Classic est l'ancien thème par défaut — Bootstrap 3, très dépendant de jQuery, présent depuis PS 1.7. Il fonctionne, il est stable, et pratiquement tous les modules existants ont été testés avec. La plupart des thèmes payants des marketplaces sont des forks de Classic. C'est bon à savoir.
Hummingbird est le thème moderne — Bootstrap 5, balisage plus propre, performances nettement meilleures d'emblée. C'est ce que PrestaShop développe activement. Si vous lancez une nouvelle boutique aujourd'hui, Hummingbird est la bonne base de départ.
Le problème, c'est que la majorité des thèmes commerciaux disponibles sur ThemeForest, PrestaShop Addons ou d'autres marketplaces reposent encore sur Classic. Ils ont l'air soignés sur les captures d'écran, mais ils traînent des années de dette technique derrière eux.
Vérifier la compatibilité avant tout achat
C'est l'étape numéro un, pas la troisième.
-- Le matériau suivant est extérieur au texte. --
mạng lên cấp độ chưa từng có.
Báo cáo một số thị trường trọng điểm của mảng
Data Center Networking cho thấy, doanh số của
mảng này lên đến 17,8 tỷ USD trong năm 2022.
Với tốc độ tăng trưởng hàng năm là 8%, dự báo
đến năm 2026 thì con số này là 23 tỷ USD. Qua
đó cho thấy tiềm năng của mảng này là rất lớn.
Avant de dépenser un euro sur un thème, vérifiez :
- Quelles versions de PrestaShop il supporte — et notamment la vôtre
- Date de la dernière mise à jour — plus de 6 mois sans update, c'est un signal d'alerte ; plus d'un an, c'est rédhibitoire
- Si le développeur répond aux demandes de support (lisez les avis, pas seulement la note globale)
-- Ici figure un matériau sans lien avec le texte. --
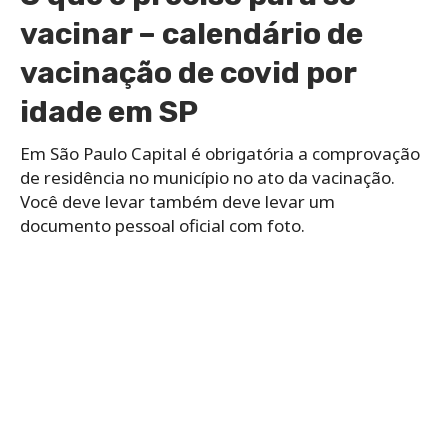
vacinar – calendário de
vacinação de covid por
idade em SP
Em São Paulo Capital é obrigatória a comprovação
de residência no município no ato da vacinação.
Você deve levar também deve levar um
documento pessoal oficial com foto.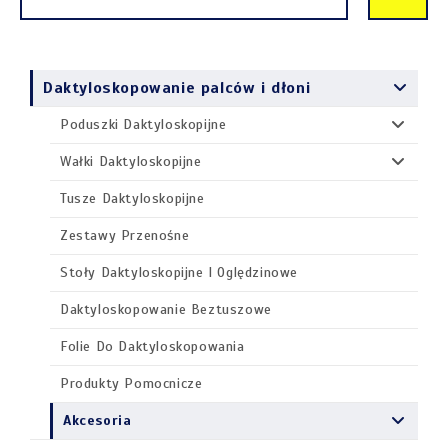
Daktyloskopowanie palców i dłoni
Poduszki Daktyloskopijne
Wałki Daktyloskopijne
Tusze Daktyloskopijne
Zestawy Przenośne
Stoły Daktyloskopijne I Oględzinowe
Daktyloskopowanie Beztuszowe
Folie Do Daktyloskopowania
Produkty Pomocnicze
Akcesoria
- S'il a été testé avec PHP 8.1+ (obligatoire pour PS 8/9)
Un thème indiquant « compatible PrestaShop 1.7 » peut techniquement s'installer sur PS 8, mais vous tomberez probablement sur des avertissements de fonctions dépréciées, des hooks cassés ou des problèmes d'affichage avec les modules core récents. « Compatible » est un terme vague — creusez dans le changelog.
La performance avant tout
Votre thème est le facteur le plus important dans le score PageSpeed de votre boutique — plus que l'hébergement, plus que les images, plus que presque tout le reste. Un thème trop lourd ne se contente pas de ralentir l'expérience. Il vous coûte directement des positions dans les résultats et des conversions.
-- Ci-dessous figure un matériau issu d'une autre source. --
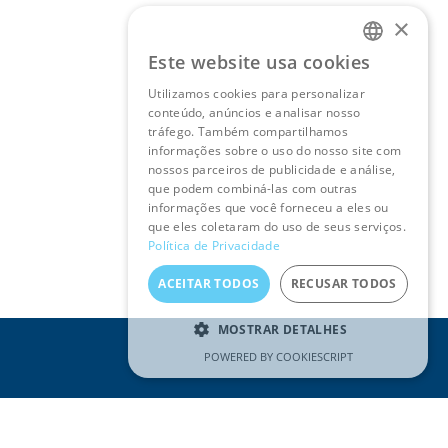
×
Este website usa cookies
PORTUGUESE
Utilizamos cookies para personalizar
conteúdo, anúncios e analisar nosso
ENGLISH
tráfego. Também compartilhamos
informações sobre o uso do nosso site com
nossos parceiros de publicidade e análise,
que podem combiná-las com outras
informações que você forneceu a eles ou
que eles coletaram do uso de seus serviços.
Política de Privacidade
ACEITAR TODOS
RECUSAR TODOS
MOSTRAR DETALHES
POWERED BY COOKIESCRIPT
REDES SOCIAIS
Ce qui plombe les performances dans les thèmes :
- Charger 400 Ko+ de CSS avec des conflits de spécificité et des règles en doublon
- Embarquer 15 fichiers JavaScript qui se déclenchent sur chaque page
- Inclure une police d'icônes complète (FontAwesome 6 ≈ 400 Ko) pour n'utiliser que 12 icônes
- Charger les images en lazy-loading via une bibliothèque JS au lieu du natif
loading="lazy" - Des sliders hero imposants qui chargent 5 images en pleine résolution sur la page d'accueil
Avant d'acheter un thème, testez l'URL de démo dans PageSpeed Insights. Pas la page d'accueil — la page catégorie. Si le score mobile est inférieur à 60, passez votre chemin. S'il est inférieur à 40, fuyez.
Si vous avez besoin de gains de vitesse sérieux quel que soit le thème, Performance Revolution gère le cache, l'optimisation des ressources et les Core Web Vitals au niveau du module — mais un thème trop lourd limitera toujours les marges de progression.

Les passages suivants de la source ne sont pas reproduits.